A woman trained in human nature by very young professors-in-diapers, can be a formidable judge of character indeed. Often what seems to be missing in trial judges in courts of law, entrepreneurs, and rising executives in enterprise, is that very character judgement. Yet so often professors of feminism discourage young women from having children early, and disparage and criticise women who make such a choice for early child rearing. Perhaps they lack good judgement themselves?
Young men are also putting off marriage and child-rearing later and later in their lives. ( Why should they buy the cow when they can get the milk for free, so to speak?) It is not only the mother who learns from the young child. If the father will pay attention and attend to the child himself, he could also learn a great deal about human nature, and also gain an emotional reward.Education
It is expected that children of college educated parents will also go to college, and beyond. In fact, it is desired, "societally", that most youth should graduate from high school and go on to graduate from college. But is that the best plan for the youth, and for "society?"
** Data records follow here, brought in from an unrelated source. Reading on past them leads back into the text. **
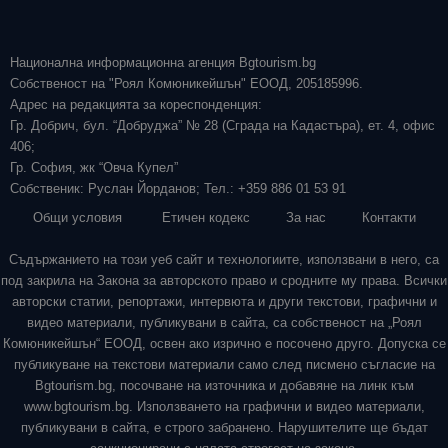
Национална информационна агенция Bgtourism.bg
Собственост на "Роял Комюникейшън" ЕООД, 205185996.
Адрес на редакцията за кореспонденция:
Гр. Добрич, бул. “Добруджа” № 28 (Сграда на Кадастъра), ет. 4, офис
406;
Гр. София, жк “Овча Купел”
Собственик: Руслан Йорданов; Тел.: +359 886 01 53 91
Общи условия
Етичен кодекс
За нас
Контакти
Съдържанието на този уеб сайт и технологиите, използвани в него, са
под закрила на Закона за авторското право и сродните му права. Всички
авторски статии, репортажи, интервюта и други текстови, графични и
видео материали, публикувани в сайта, са собственост на „Роял
Комюникейшън“ ЕООД, освен ако изрично е посочено друго. Допуска се
публикуване на текстови материали само след писмено съгласие на
Bgtourism.bg, посочване на източника и добавяне на линк към
www.bgtourism.bg. Използването на графични и видео материали,
публикувани в сайта, е строго забранено. Нарушителите ще бъдат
With the internet (and before that with public libraries), virtually everyone can have the knowledge base and erudition of the college educated, regardless of their formal educational attainment--as long as they can read and learn to operate a computer. With faster connection speeds and more advanced interfaces, virtually any type of knowledge or skill will be available over the net.
The lack of a college degree did not keep some of the most famous billionaires and tycoons from achieving their wealth. In a large part of the world, it is still a person's capacity to achieve that counts, rather than the degrees behind the name. Children and youth need to learn real world skills, and problem-solving skills well enough that they acquire justified confidence in their ability to make their way in the world. A college degree is no substitute for confidence based upon achievement.
Unfortunately, the educational system in the west is devised to deny children and youth the opportunity to achieve anything meaningful. This is because the people who devise and revise the educational system do not have real-world skills themselves, so fail to see any value in them. Educated idiots, is the cruel but accurate description for a large proportion of university professors and professors of education. How are these educated idiots going to help students to acquire necessary skills that the idiots do not even recognise as important?
University of Minnesota scholars Harkins and Moravec
have put forward a bold plan for making universities relevant again. Their Leapfrog University proposal
is a hopeful and reasonable approach to making universities a fertile bed for growing solutions to societies problems.
But not everyone, not even most, perhaps, should go to university. A university education is no guarantee of success or competence. The more society tries to force everyone to get a college degree, the less value the certificate seems to have. Then you need a masters, a doctorate, a post-doc, a post-post-doctoral fellowship, and so on, to distinguish yourself academically.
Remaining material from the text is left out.